Una de las cosas que me quedaron grabadas en mi memoria fue cuando habló de lo que sucede cuando se promulga una ley inconstitucional, en aquel momento, me llamó la atención la posibilidad de la aprobación de una ley inconstitucional, me parecía una contradicción ¿Cómo era que los legisladores, o sus asesores, no se iban a dar cuenta que lo era antes de aprobarla? ¿Podían los legisladores ser tan irresponsables o ignorantes? Pero más me llamó la atención que la acción de inconstitucionalidad la debe iniciar quien se sintiera perjudicado por la ley y, aunque hubiera sentencia favorable, esta sentencia sólo tenía efectos sobre quien hizo la demanda y no anulaba la ley, o sea que aunque se constatase una inconstitucionalidad, ésta seguirá vigente y la inconstitucionalidad se aplicará contra quien no reclamó o no obtuvo sentencia favorable. Desde mi punto de vista de estudiante de Ingeniería me parecía que sería mejor anular la ley e iniciarles a los legisladores una acción penal por promover una inconstitucionalidad, por más fueros que tuviesen, pero el Derecho transita por diferentes caminos que la Ingeniería.
De hecho, toda esa mecánica de inconstitucionalidad lleva a que la legislación vigente admite la aplicación de leyes diferentes para los ciudadanos, cuál de ellas le toca a cada quien depende de si hizo reclamo o no. Pero no es el único caso que se aplican leyes diferentes para los ciudadanos en situaciones idénticas (o más bien casi idénticas), hace un tiempo asistimos a la controversia de si el Impuesto a la Renta de las Personas Físicas (IRPF) a los jubilados era constitucional o no, se presentaron varios reclamos de inconstitucionalidad, el primer fallo sobre uno de los reclamos determinó que el impuesto era inconstitucional, pero hete aquí que el fallo de la Suprema Corte de Justicia (SCJ), que es un órgano que está integrado por cinco miembros, y la decisión se tomó por mayoría de tres a dos, con el detalle adicional que uno de los ministros que falló a favor de la inconstitucionalidad llegaba al límite de edad y se retiraría en pocos días y debía ser sustituido. Así sucedió y fue sustituido, el próximo caso que se trató tuvo decisión por mayoría de tres a dos, pero ahora declarando legal (constitucional) el IRPF.
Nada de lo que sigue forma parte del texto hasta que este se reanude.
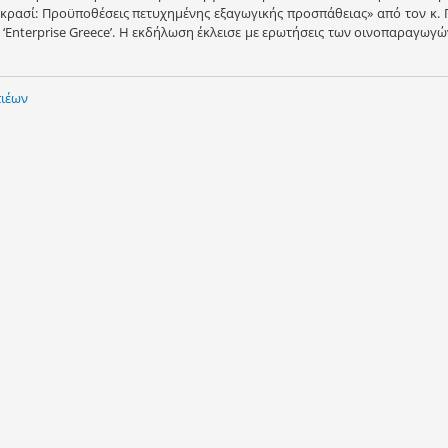
 κρασί: Προϋποθέσεις πετυχημένης εξαγωγικής προσπάθειας» από τον κ. Γ
Enterprise Greece’. Η εκδήλωση έκλεισε με ερωτήσεις των οινοπαραγωγώ
ιέων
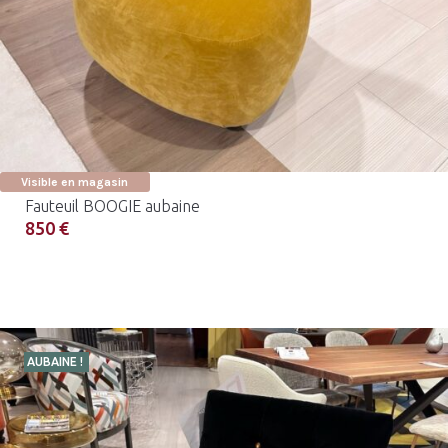
Visible en magasin
Fauteuil BOOGIE aubaine
850 €
AUBAINE !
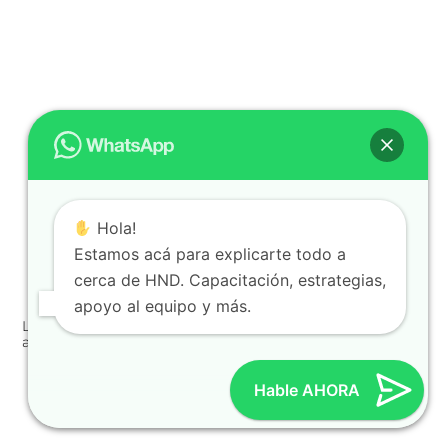
Hola!
Estamos acá para explicarte todo a
cerca de HND. Capacitación, estrategias,
apoyo al equipo y más.
Los productos más populares de Hinode y por qué los
amamos
« Anterior
Proximo »
Hable AHORA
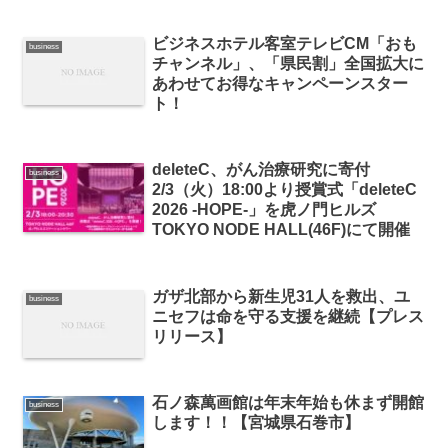
ビジネスホテル客室テレビCM「おも
business
チャンネル」、「県民割」全国拡大に
あわせてお得なキャンペーンスター
ト！
deleteC、がん治療研究に寄付
business
2/3（火）18:00より授賞式「deleteC
2026 -HOPE-」を虎ノ門ヒルズ
TOKYO NODE HALL(46F)にて開催
ガザ北部から新生児31人を救出、ユ
business
ニセフは命を守る支援を継続【プレス
リリース】
石ノ森萬画館は年末年始も休まず開館
business
します！！【宮城県石巻市】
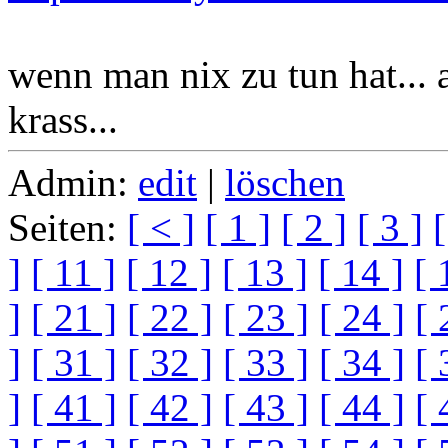
wenn man nix zu tun hat... 
krass...
Admin:
edit
|
löschen
Seiten:
[ < ]
[ 1 ]
[ 2 ]
[ 3 ]
[
]
[ 11 ]
[ 12 ]
[ 13 ]
[ 14 ]
[ 
]
[ 21 ]
[ 22 ]
[ 23 ]
[ 24 ]
[ 
]
[ 31 ]
[ 32 ]
[ 33 ]
[ 34 ]
[ 
]
[ 41 ]
[ 42 ]
[ 43 ]
[ 44 ]
[ 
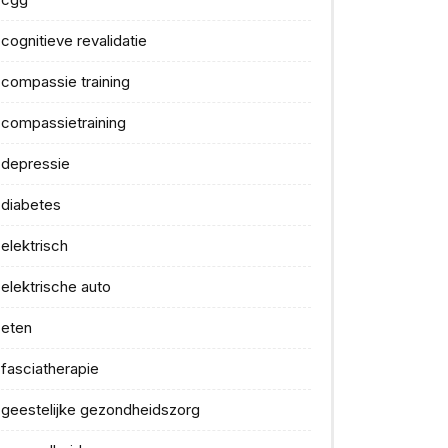
cognitieve revalidatie
compassie training
compassietraining
depressie
diabetes
elektrisch
elektrische auto
eten
fasciatherapie
geestelijke gezondheidszorg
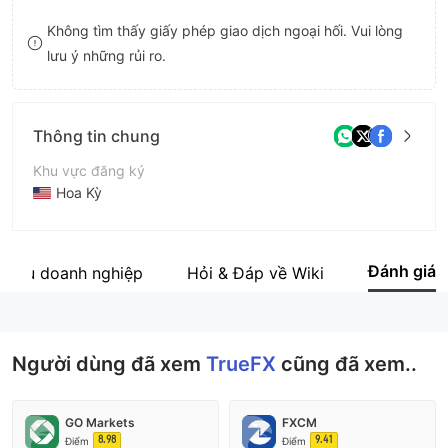
9
7
Không tìm thấy giấy phép giao dịch ngoại hối. Vui lòng
lưu ý những rủi ro.
8
9
Thông tin chung
Khu vực đăng ký
Hoa Kỳ
Thời gian hoạt động
5-10 năm
Đánh giá
 thiệu doanh nghiệp
Hỏi & Đáp về Wiki
Tên công ty
Integral Development Corp
Người dùng đã xem
TrueFX
cũng đã xem..
GO Markets
FXCM
8.98
9.41
Điểm
Điểm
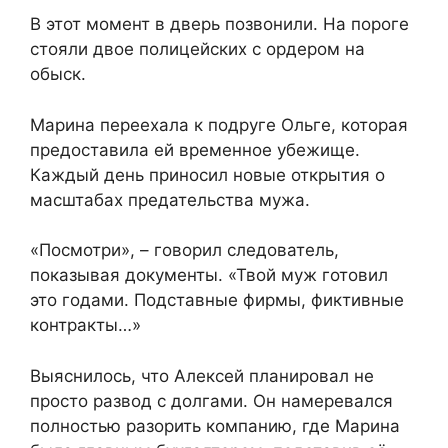
В этот момент в дверь позвонили. На пороге
стояли двое полицейских с ордером на
обыск.
Марина переехала к подруге Ольге, которая
предоставила ей временное убежище.
Каждый день приносил новые открытия о
масштабах предательства мужа.
«Посмотри», – говорил следователь,
показывая документы. «Твой муж готовил
это годами. Подставные фирмы, фиктивные
контракты…»
Выяснилось, что Алексей планировал не
просто развод с долгами. Он намеревался
полностью разорить компанию, где Марина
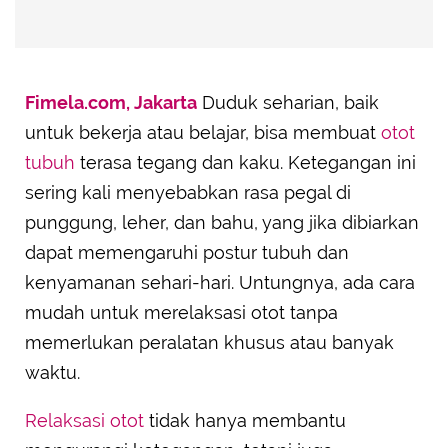
Fimela.com, Jakarta
Duduk seharian, baik
untuk bekerja atau belajar, bisa membuat
otot
tubuh
terasa tegang dan kaku. Ketegangan ini
sering kali menyebabkan rasa pegal di
punggung, leher, dan bahu, yang jika dibiarkan
dapat memengaruhi postur tubuh dan
kenyamanan sehari-hari. Untungnya, ada cara
mudah untuk merelaksasi otot tanpa
memerlukan peralatan khusus atau banyak
waktu.
Relaksasi otot
tidak hanya membantu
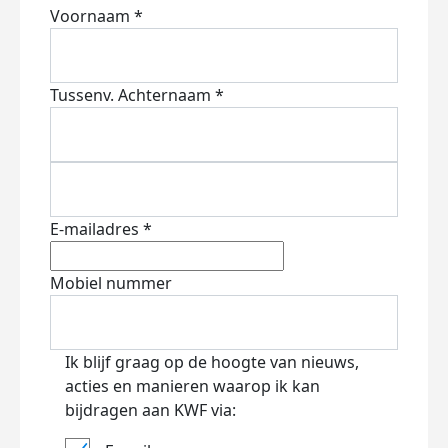
Voornaam *
Tussenv.
Achternaam *
E-mailadres *
Mobiel nummer
Ik blijf graag op de hoogte van nieuws,
acties en manieren waarop ik kan
bijdragen aan KWF via:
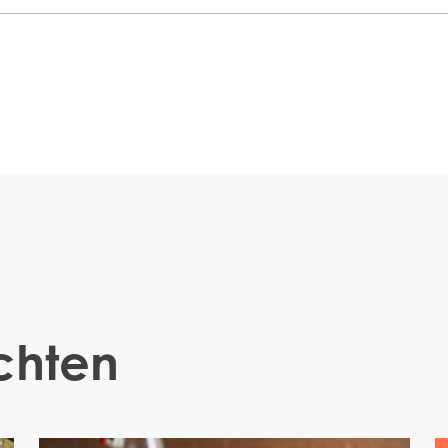
chten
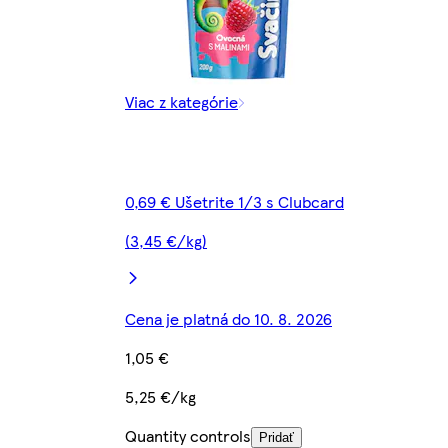
Viac z kategórie
0,69 € Ušetrite 1/3 s Clubcard
(3,45 €/kg)
Cena je platná do 10. 8. 2026
1,05 €
5,25 €/kg
Quantity controls
Pridať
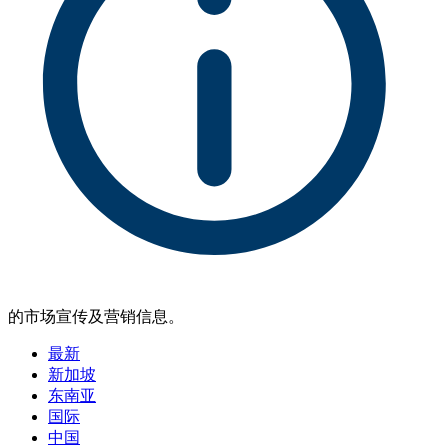
的市场宣传及营销信息。
最新
新加坡
东南亚
国际
中国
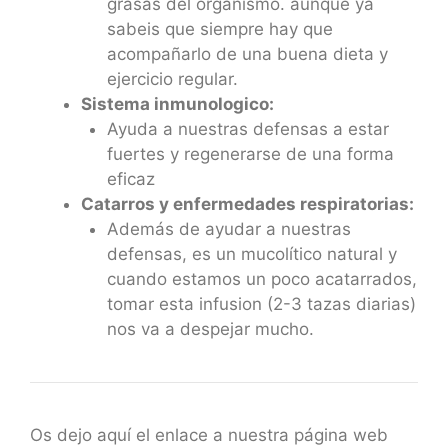
grasas del organismo. aunque ya
sabeis que siempre hay que
acompañarlo de una buena dieta y
ejercicio regular.
Sistema inmunologico:
Ayuda a nuestras defensas a estar
fuertes y regenerarse de una forma
eficaz
Catarros y enfermedades respiratorias:
Además de ayudar a nuestras
defensas, es un mucolítico natural y
cuando estamos un poco acatarrados,
tomar esta infusion (2-3 tazas diarias)
nos va a despejar mucho.
Os dejo aquí el enlace a nuestra página web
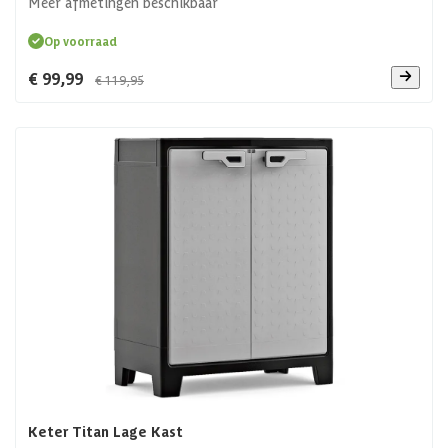
Meer afmetingen beschikbaar
Op voorraad
€ 99,99
€ 119,95
Keter Titan Lage Kast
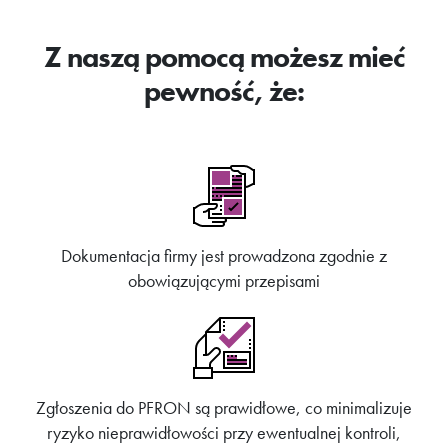
Z naszą pomocą możesz mieć
pewność, że:
Dokumentacja firmy jest prowadzona zgodnie z
obowiązującymi przepisami
Zgłoszenia do PFRON są prawidłowe, co minimalizuje
ryzyko nieprawidłowości przy ewentualnej kontroli,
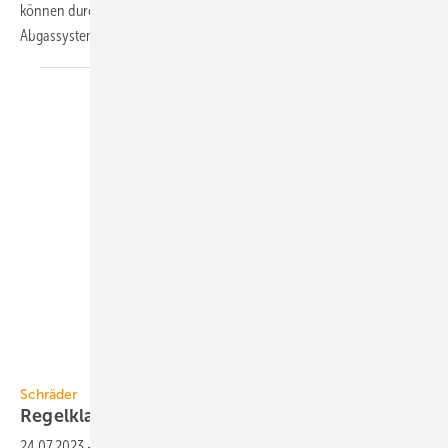
können durch mehrere Brandabschnitte geführt werden. Für das
Abgassystem ist ein F120-Nachweis
möglich.
Schräder
Schräder
Regelklappe für
Holz-Feuerungen
24.07.2023
-
Die automatisch gesteuerte Regelklappe Future-OptiPa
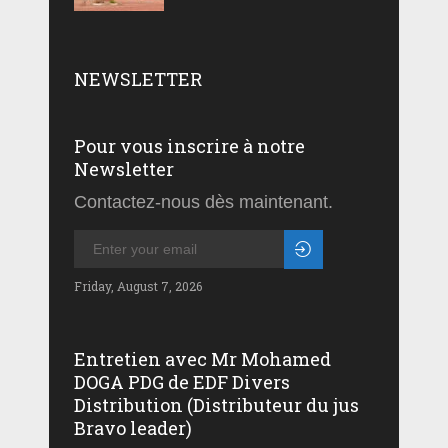
NEWSLETTER
Pour vous inscrire à notre
Newsletter
Contactez-nous dès maintenant.
Friday, August 7, 2026
Entretien avec Mr Mohamed
DOGA PDG de EDF Divers
Distribution (Distributeur du jus
Bravo leader)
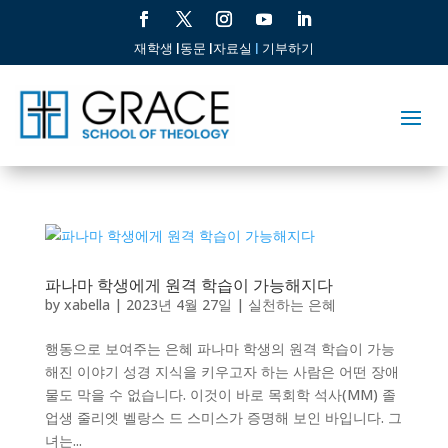
재학생 |
동문 |
자료실
|
기부하기
파나마 학생에게 원격 학습이 가능해지다
by
xabella
|
2023년 4월 27일
|
실천하는 은혜
행동으로 보여주는 은혜 파나마 학생의 원격 학습이 가능
해진 이야기 성경 지식을 키우고자 하는 사람은 어떤 장애
물도 막을 수 없습니다. 이것이 바로 목회학 석사(MM) 졸
업생 줄리엣 벨랑스 드 스미스가 증명해 보인 바입니다. 그
녀는...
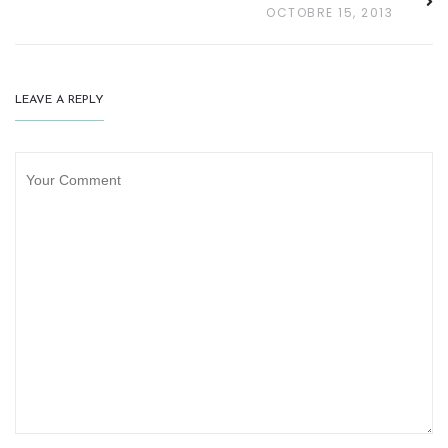
OCTOBRE 15, 2013
LEAVE A REPLY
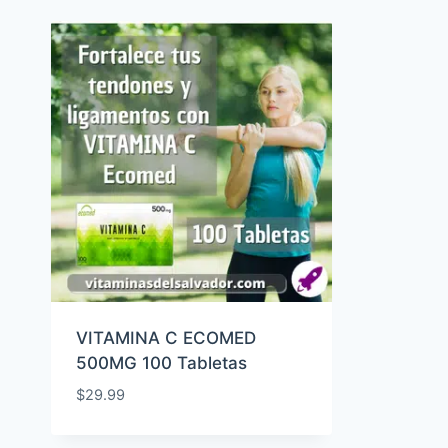
VITAMINA C ECOMED
500MG 100 Tabletas
$
29.99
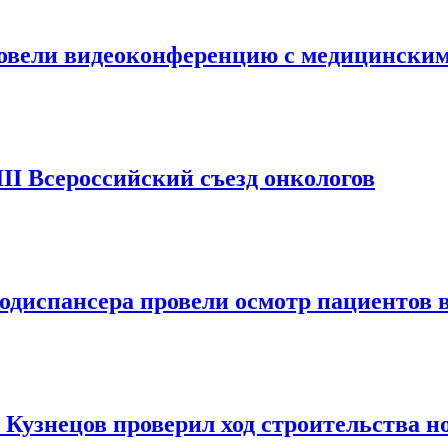
овели видеоконференцию с медицинским
II Всероссийский съезд онкологов
одиспансера провели осмотр пациентов 
 Кузнецов проверил ход строительства н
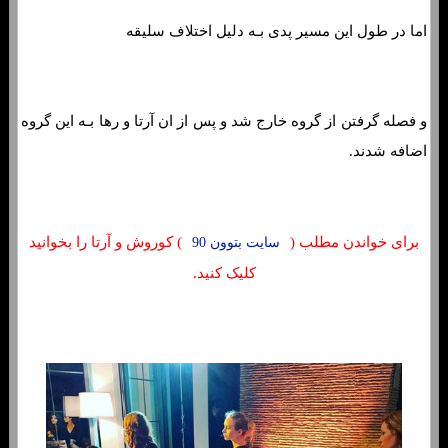
اما در طول این مسیر پدی بـه دلیل اختلاف سلیقه
و فصله گرفتن از گروه خارج شد و پس از ان آرتا و رها بـه این گروه
اضافه شدند.
برای خواندن مطلب (
) کوروش و آرتا را بخوانید
سایت بتوون 90
کلیک کنید.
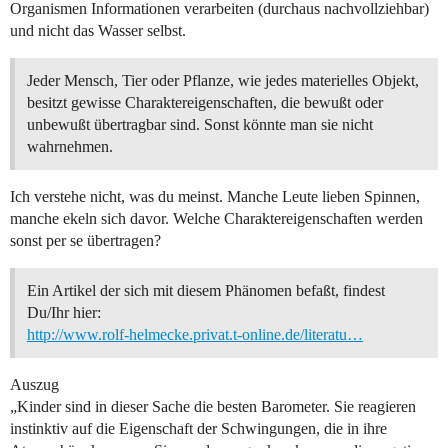
Organismen Informationen verarbeiten (durchaus nachvollziehbar)
und nicht das Wasser selbst.
Jeder Mensch, Tier oder Pflanze, wie jedes materielles Objekt,
besitzt gewisse Charaktereigenschaften, die bewußt oder
unbewußt übertragbar sind. Sonst könnte man sie nicht
wahrnehmen.
Ich verstehe nicht, was du meinst. Manche Leute lieben Spinnen,
manche ekeln sich davor. Welche Charaktereigenschaften werden
sonst per se übertragen?
Ein Artikel der sich mit diesem Phänomen befaßt, findest
Du/Ihr hier:
http://www.rolf-helmecke.privat.t-online.de/literatu…
Auszug
„Kinder sind in dieser Sache die besten Barometer. Sie reagieren
instinktiv auf die Eigenschaft der Schwingungen, die in ihre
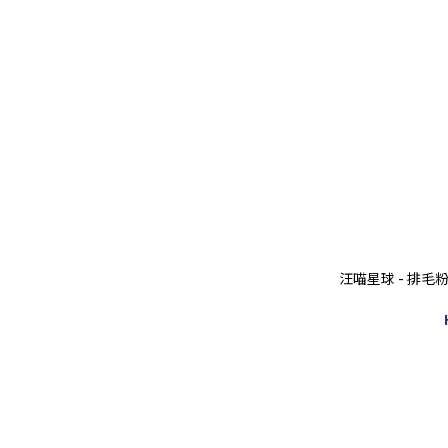
汪喵星球 - 排毛粉 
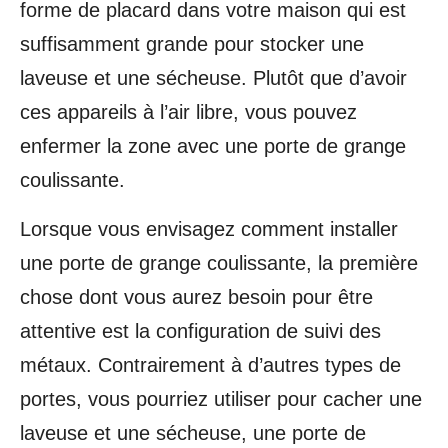
forme de placard dans votre maison qui est
suffisamment grande pour stocker une
laveuse et une sécheuse. Plutôt que d’avoir
ces appareils à l’air libre, vous pouvez
enfermer la zone avec une porte de grange
coulissante.
Lorsque vous envisagez comment installer
une porte de grange coulissante, la première
chose dont vous aurez besoin pour être
attentive est la configuration de suivi des
métaux. Contrairement à d’autres types de
portes, vous pourriez utiliser pour cacher une
laveuse et une sécheuse, une porte de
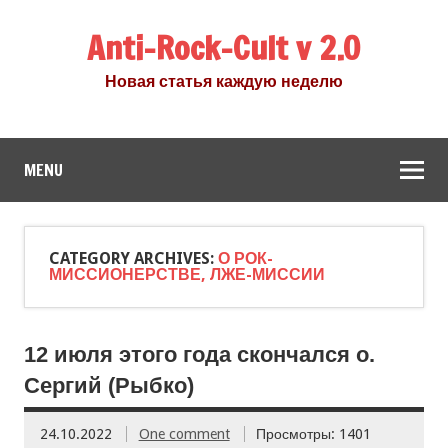
Anti-Rock-Cult v 2.0
Новая статья каждую неделю
MENU
CATEGORY ARCHIVES:
О РОК-
МИССИОНЕРСТВЕ, ЛЖЕ-МИССИИ
12 июля этого года скончался о.
Сергий (Рыбко)
24.10.2022
One comment
Просмотры: 1401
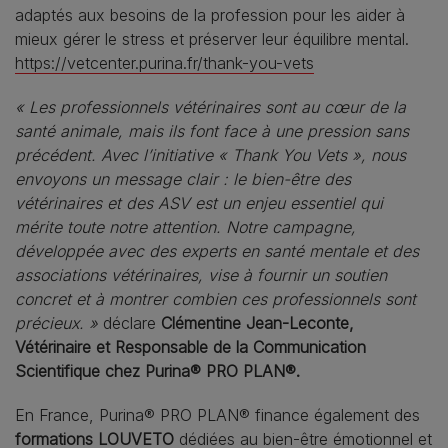
adaptés aux besoins de la profession pour les aider à
mieux gérer le stress et préserver leur équilibre mental.
https://vetcenter.purina.fr/thank-you-vets
« Les professionnels vétérinaires sont au cœur de la
santé animale, mais ils font face à une pression sans
précédent. Avec l’initiative « Thank You Vets », nous
envoyons un message clair : le bien-être des
vétérinaires et des ASV est un enjeu essentiel qui
mérite toute notre attention. Notre campagne,
développée avec des experts en santé mentale et des
associations vétérinaires, vise à fournir un soutien
concret et à montrer combien ces professionnels sont
précieux. »
déclare
Clémentine Jean-Leconte,
Vétérinaire et Responsable de la Communication
Scientifique chez Purina® PRO PLAN®.
En France, Purina® PRO PLAN® finance également des
formations LOUVETO
dédiées au bien-être émotionnel et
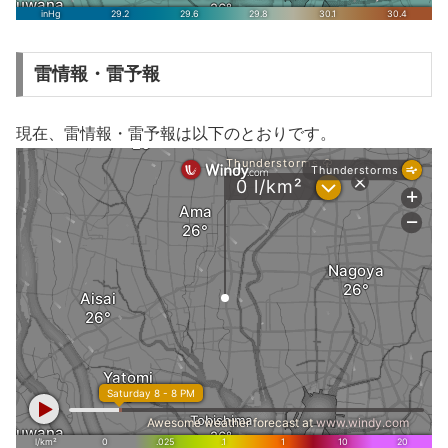
雷情報・雷予報
現在、雷情報・雷予報は以下のとおりです。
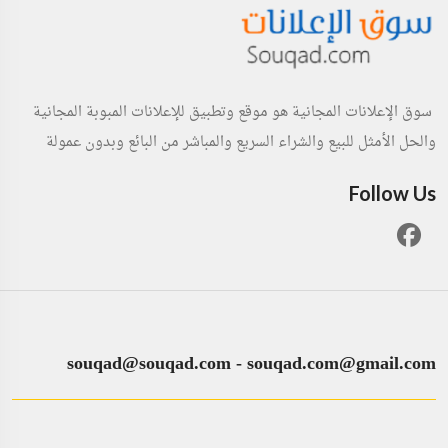
سوق الإعلانات المجانية هو موقع وتطبيق للإعلانات المبوبة المجانية
والحل الأمثل للبيع والشراء السريع والمباشر من البائع وبدون عمولة
Follow Us
souqad@souqad.com
-
souqad.com@gmail.com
Obviamente el hecho que ambos reclamos hubiesen tenido diferentes fallos no fue consecuencia de que no eran casos parecidos, sino consecuencia de las convicciones (o intereses) de los miembros de la SCJ, si el miembro que llegó al límite de edad hubiese sido más joven y no se hubiera visto obligado a retirarse, el segundo fallo también hubiese sido de inconstitucionalidad, al contrario hubiese pasado si hubiese sido mayor y obligado a retirarse antes del primer fallo. Resultado: nuestra Justicia admite diferentes y opuestos fallos para casos similares . También lo admite para el mismo caso, cuando el Tribunal de Apelaciones falla diferente al Juez está aplicando otra ley, al final en este caso se define como en tenis: el que gana dos de tres.
De la misma Einstein decía que dios no jugaba a los dados al referirse que las leyes de la naturaleza no cambian (no sucede que la gravedad cambie al azar y sin previo aviso y las cosas, de repente, cayeran más rápido o más lento), podemos decir que nuestra Justicia juega a los dados porque puede fallar por sí o por no para el mismo caso. Esto nos obliga a reflexionar qué es lo que queremos cuando reclamamos Justicia, parece que ésta no es algo absoluto y depende de quienes fallen, como quedó claro en el caso de la inconstitucionalidad o no del IRPF a los jubilados, lo cual, después de todo, es lógico porque la Justicia es una creación humana y no divina y, por lo tanto, no es perfecta.